5 É importante reconhecer que esta não será a primeira transição energética da história. A revolução industrial abriu caminho à transição do uso da biomassa para a utilização do carvão, salvando a destruição de florestas, pelo menos na Europa e Estados Unidos. Este tipo de transições são processos longos, de direção incerta, dependentes das condições tecnológicas disponíveis no tempo e do acaso. Como Daniel Yergin explica, “demorou quase dois séculos até o carvão se tornar na principal fonte de energia do mundo. O petróleo, apesar de descoberto em 1859, só se tornou central para a economia mundial na década de 1960”. Do mesmo modo, foram precisos aproximadamente 50 anos para as energias solar e eólica se tornarem competitivas do ponto de vista financeiro e da produção elétrica. O mesmo se poderá dizer dos veículos eléctricos que demoraram mais de 100 anos até ganharem a expressão que têm hoje no mercado. Qual o custo que a compressão do tempo de desenvolvimento e maturação de novas tecnologias poderá ter? Terão os governos e agências governamentais capacidade para planear, definir e regular aquilo que poderá ser o futuro? A história é demasiado fértil em exemplos que nos dizem o contrário.

6 Por último, teremos nós noção na Europa de que a transição energética requer uma profunda transformação na configuração das cadeias de produção internacionais? Teremos nós noção de que a nova cadeia de valor para energias renováveis e veículos eléctricos já é dominada pela China? Pequim tem todo o interesse numa transição energética para reduzir a sua dependência do petróleo, um problema que é internamente visto como uma fraqueza estratégica. Não nos estaremos nós a esquecer de que a China é o maior mercado do mundo de carros eléctricos? E de que Pequim domina aproximadamente 70% das cadeias de valor e indústrias associadas à produção de painéis solares, baterias de lítio e mineração de metais raros?

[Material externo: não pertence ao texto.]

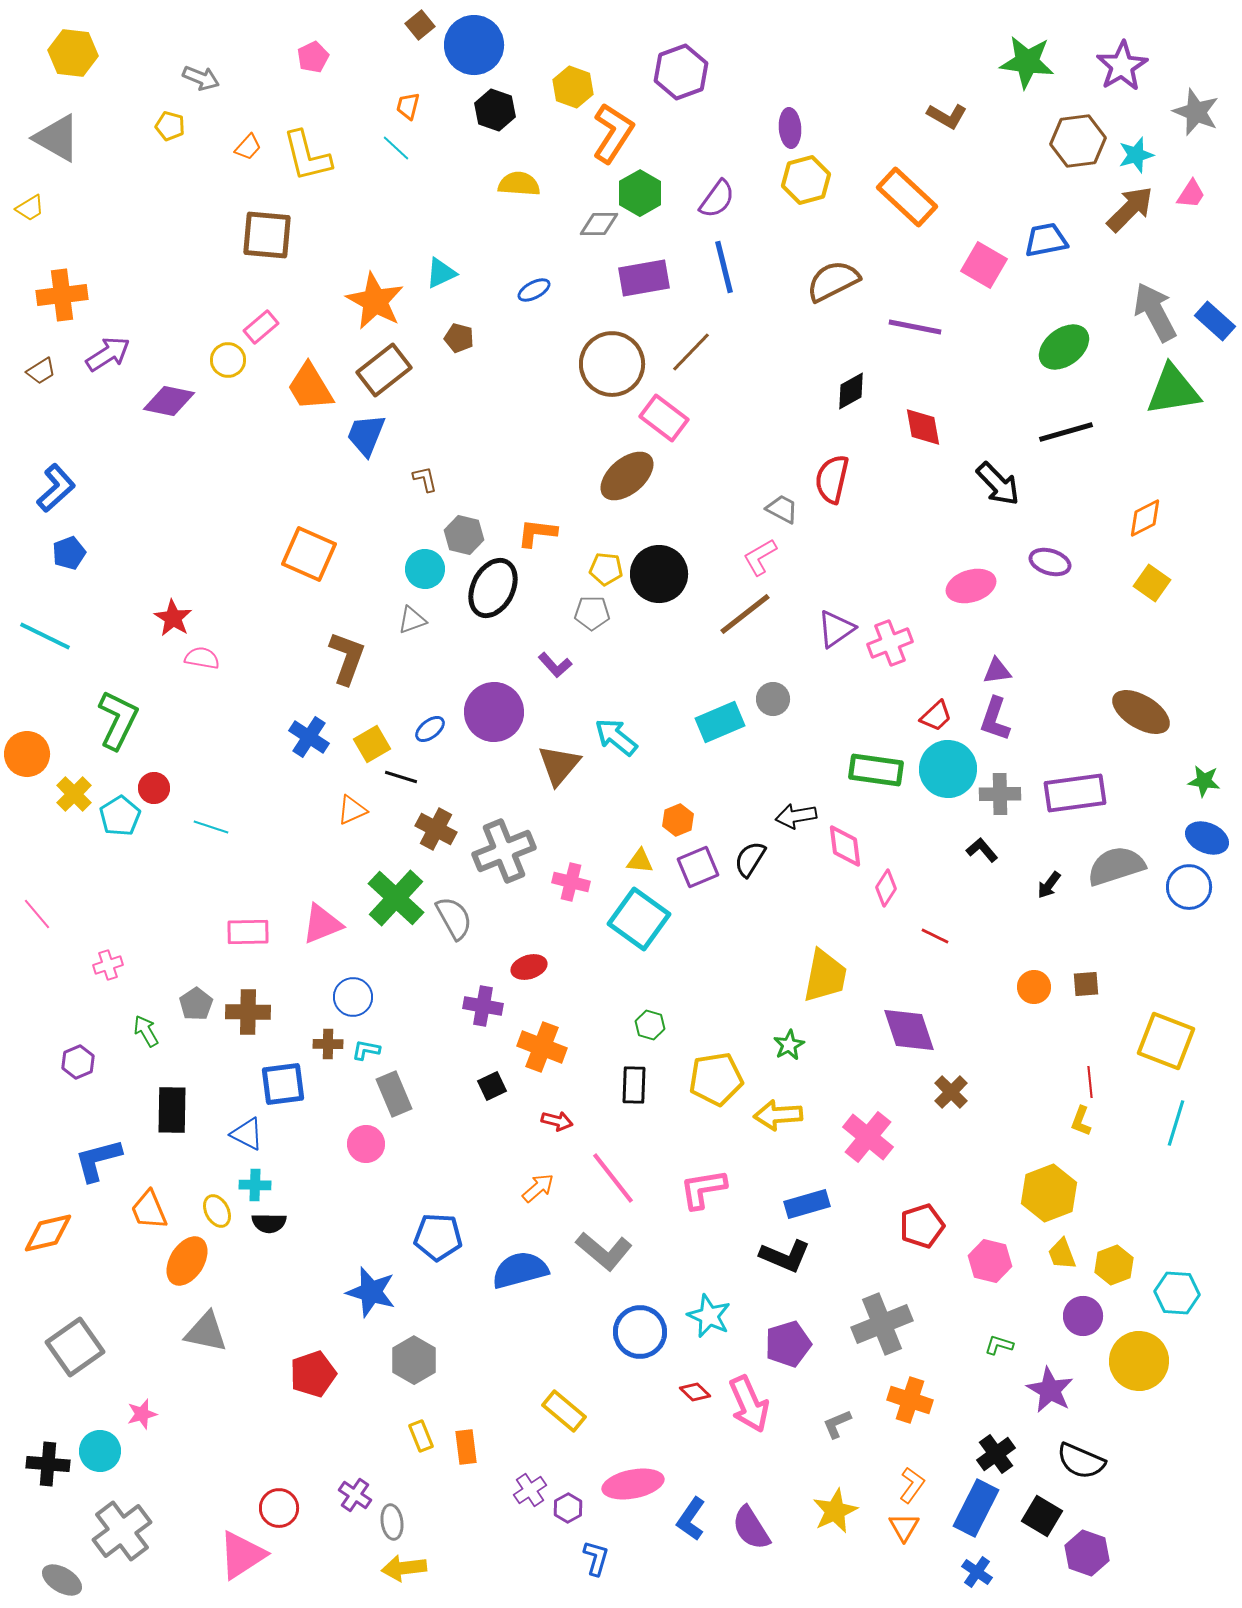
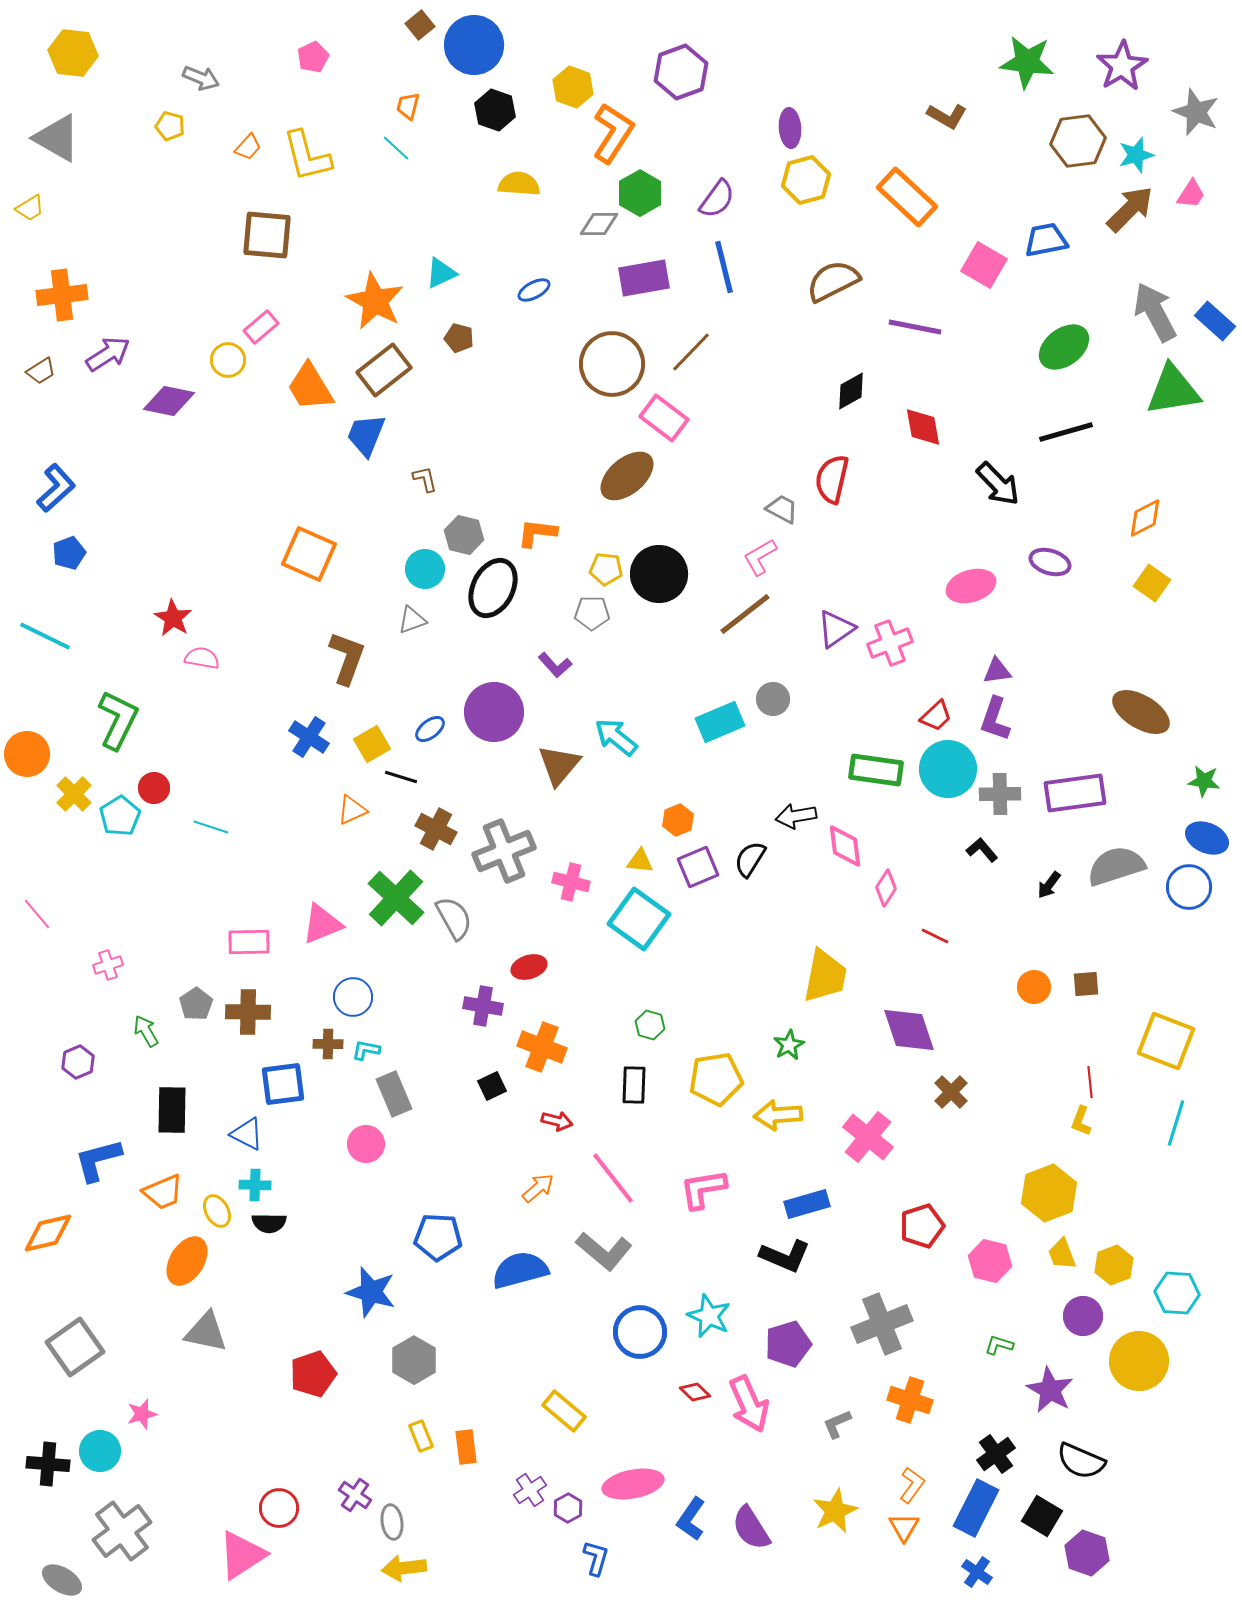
pink rectangle at (248, 932): moved 1 px right, 10 px down
orange trapezoid at (149, 1210): moved 14 px right, 18 px up; rotated 90 degrees counterclockwise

Num mundo com crescentes tensões geopolíticas, a avaliação de todas estas questões é imperiosa.

A insistência na construção de narrativas apocalípticas e irresponsáveis do ponto de vista político não só destruirá a credibilidade de instituições como o G7, o G20 e a Conferência das Partes da ONU, como não resolverá coisa nenhuma. Neste momento, ninguém tem respostas sobre como mitigar os efeitos das alterações climáticas, porque a complexidade do tema não o permite. Mas isso poderia ser melhorado através da condução de uma discussão mais serena e ponderada. Se optarmos pelo histerismo colectivo falharemos redondamente, porque tomaremos muito mais más decisões. Nem mesmo as moedinhas que os líderes do G20 atiraram para a Fonte de Trevi, em Roma, nos salvarão.